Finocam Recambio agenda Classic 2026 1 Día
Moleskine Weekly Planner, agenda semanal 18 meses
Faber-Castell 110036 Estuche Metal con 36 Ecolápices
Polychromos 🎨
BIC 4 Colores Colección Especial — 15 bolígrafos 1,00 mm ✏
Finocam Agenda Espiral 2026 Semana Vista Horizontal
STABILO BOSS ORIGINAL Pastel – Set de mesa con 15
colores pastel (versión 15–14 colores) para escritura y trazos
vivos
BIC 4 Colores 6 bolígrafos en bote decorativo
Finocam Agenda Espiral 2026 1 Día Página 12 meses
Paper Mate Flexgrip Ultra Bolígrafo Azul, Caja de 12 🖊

------------------------------

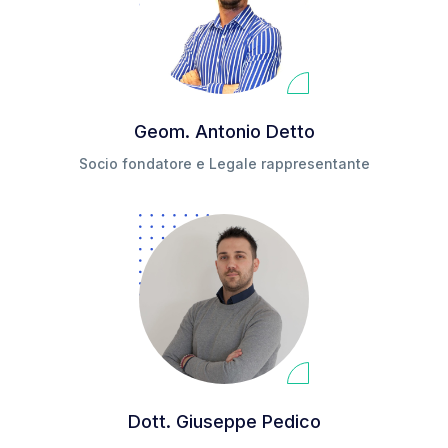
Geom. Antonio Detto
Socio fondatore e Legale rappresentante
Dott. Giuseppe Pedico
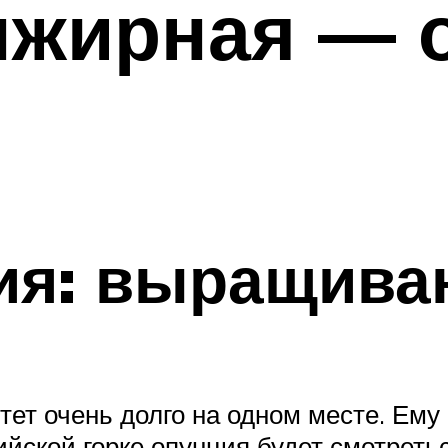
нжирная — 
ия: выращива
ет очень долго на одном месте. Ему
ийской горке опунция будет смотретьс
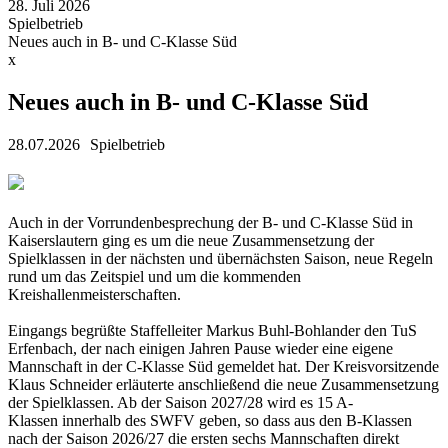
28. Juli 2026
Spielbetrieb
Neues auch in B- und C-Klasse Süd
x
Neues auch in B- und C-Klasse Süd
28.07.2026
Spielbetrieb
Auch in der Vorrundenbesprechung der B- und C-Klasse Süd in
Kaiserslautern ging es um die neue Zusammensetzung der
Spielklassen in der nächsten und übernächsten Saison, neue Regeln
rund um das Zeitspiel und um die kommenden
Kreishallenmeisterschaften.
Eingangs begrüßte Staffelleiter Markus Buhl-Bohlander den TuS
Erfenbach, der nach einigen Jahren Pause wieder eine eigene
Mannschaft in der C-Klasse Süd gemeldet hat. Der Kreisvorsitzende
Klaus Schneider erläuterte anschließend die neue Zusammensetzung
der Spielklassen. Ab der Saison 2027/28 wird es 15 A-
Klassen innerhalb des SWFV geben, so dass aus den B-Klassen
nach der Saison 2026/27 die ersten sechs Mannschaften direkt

------------------------------

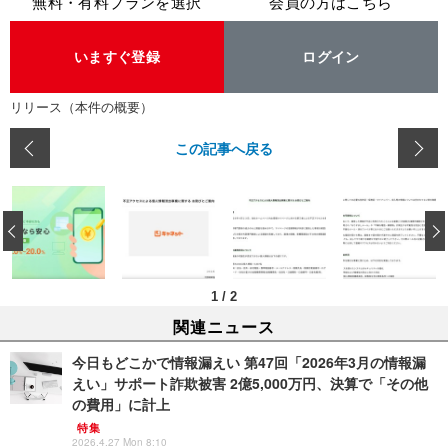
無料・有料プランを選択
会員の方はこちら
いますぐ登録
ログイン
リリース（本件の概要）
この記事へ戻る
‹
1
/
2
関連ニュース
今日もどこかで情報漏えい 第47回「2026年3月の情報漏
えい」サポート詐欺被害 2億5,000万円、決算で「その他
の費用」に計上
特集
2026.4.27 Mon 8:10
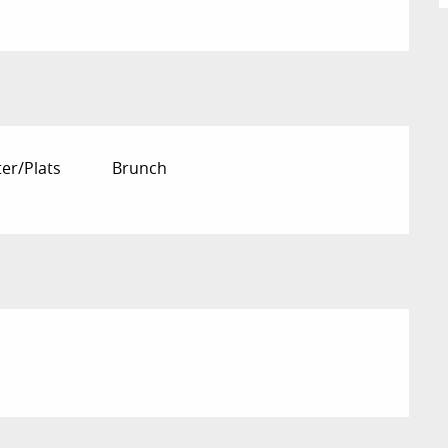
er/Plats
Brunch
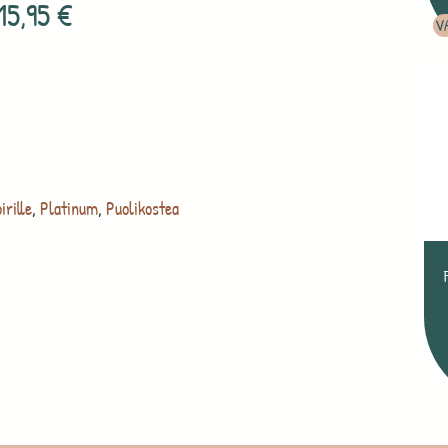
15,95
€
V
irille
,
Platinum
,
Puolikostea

------------------------------

In how many lines of the material does the word "meses" appear? Give only the number.

REPLY – 2